*** Data excerpts ***
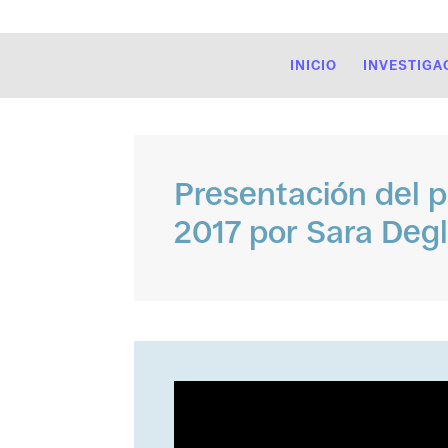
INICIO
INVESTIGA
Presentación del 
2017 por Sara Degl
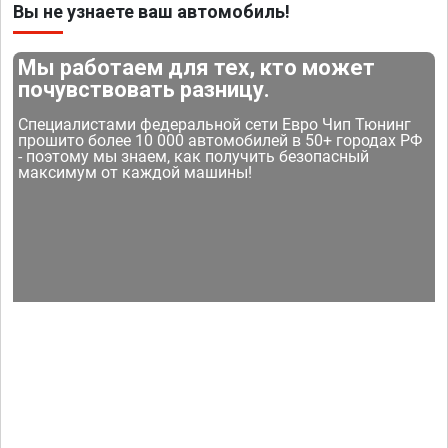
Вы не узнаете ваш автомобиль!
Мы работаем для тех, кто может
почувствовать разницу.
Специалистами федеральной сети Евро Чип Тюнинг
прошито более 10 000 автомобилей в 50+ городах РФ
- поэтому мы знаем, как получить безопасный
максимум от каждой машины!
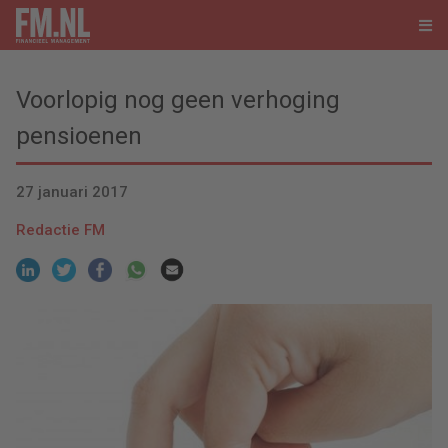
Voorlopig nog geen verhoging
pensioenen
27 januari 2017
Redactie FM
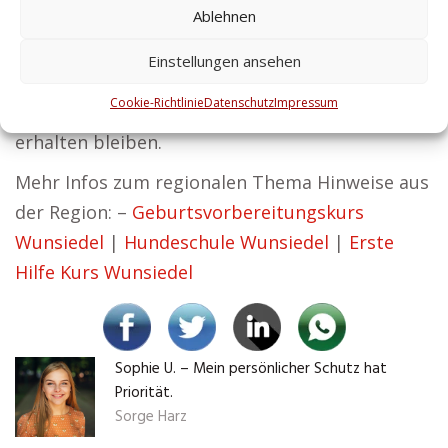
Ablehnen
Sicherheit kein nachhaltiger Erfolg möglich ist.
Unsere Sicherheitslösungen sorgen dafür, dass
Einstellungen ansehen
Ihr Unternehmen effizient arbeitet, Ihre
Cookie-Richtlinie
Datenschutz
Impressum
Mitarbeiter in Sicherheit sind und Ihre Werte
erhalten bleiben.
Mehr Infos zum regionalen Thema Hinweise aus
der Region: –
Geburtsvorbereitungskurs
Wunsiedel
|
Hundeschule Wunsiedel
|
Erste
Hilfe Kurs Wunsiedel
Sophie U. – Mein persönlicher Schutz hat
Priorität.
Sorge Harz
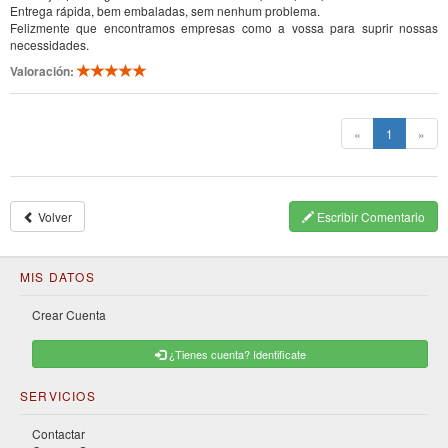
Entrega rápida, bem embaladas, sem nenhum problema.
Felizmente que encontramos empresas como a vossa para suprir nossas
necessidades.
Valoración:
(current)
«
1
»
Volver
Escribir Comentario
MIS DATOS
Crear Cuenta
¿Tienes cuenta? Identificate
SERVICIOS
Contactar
*** End of Data excerpts ***
Look over the records above and copy each line that includes the string "Wunsiedel".

● Exercise result
Wunsiedel
Hundeschule Wunsiedel
Hilfe Kurs Wunsiedel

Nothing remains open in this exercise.